[Saved data entries]
++++++
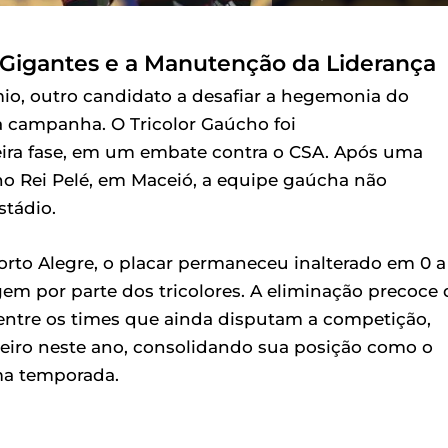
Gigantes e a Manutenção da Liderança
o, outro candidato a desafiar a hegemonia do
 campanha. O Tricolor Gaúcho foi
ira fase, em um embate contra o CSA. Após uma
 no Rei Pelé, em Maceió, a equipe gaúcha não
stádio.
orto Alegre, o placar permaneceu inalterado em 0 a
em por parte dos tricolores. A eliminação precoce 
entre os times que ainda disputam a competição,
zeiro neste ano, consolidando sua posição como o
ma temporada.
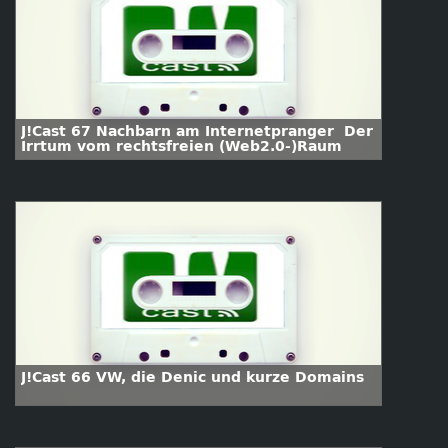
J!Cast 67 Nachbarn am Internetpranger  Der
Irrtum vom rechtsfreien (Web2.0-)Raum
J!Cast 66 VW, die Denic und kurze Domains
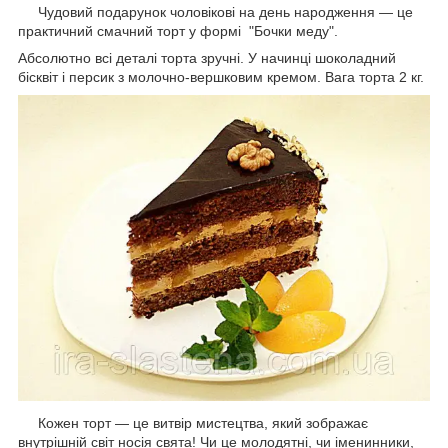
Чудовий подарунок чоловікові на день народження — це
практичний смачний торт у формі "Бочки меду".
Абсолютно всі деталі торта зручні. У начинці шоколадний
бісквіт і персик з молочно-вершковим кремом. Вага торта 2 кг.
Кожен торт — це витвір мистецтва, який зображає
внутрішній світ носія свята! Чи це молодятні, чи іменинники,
++++++
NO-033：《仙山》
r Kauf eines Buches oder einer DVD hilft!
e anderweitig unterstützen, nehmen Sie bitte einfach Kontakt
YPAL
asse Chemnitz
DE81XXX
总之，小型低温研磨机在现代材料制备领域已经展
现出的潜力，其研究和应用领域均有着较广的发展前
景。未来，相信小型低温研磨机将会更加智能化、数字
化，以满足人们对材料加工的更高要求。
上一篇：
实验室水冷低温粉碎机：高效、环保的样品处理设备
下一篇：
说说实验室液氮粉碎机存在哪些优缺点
++++++
What the task asks ▸
For this exercise, return exactly the lines above from the line with "J!Cast 67 Nachbarn am Internetpranger  Der" through the line with "внутрішній світ носія", both included. Do not copy the pictures.

Result of the exercise ▸
J!Cast 67 Nachbarn am Internetpranger  Der
Irrtum vom rechtsfreien (Web2.0-)Raum
J!Cast 66 VW, die Denic und kurze Domains
Чудовий подарунок чоловікові на день народження — це
практичний смачний торт у формі "Бочки меду".
Абсолютно всі деталі торта зручні. У начинці шоколадний
бісквіт і персик з молочно-вершковим кремом. Вага торта 2 кг.
Кожен торт — це витвір мистецтва, який зображає
внутрішній світ носія свята! Чи це молодятні, чи іменинники,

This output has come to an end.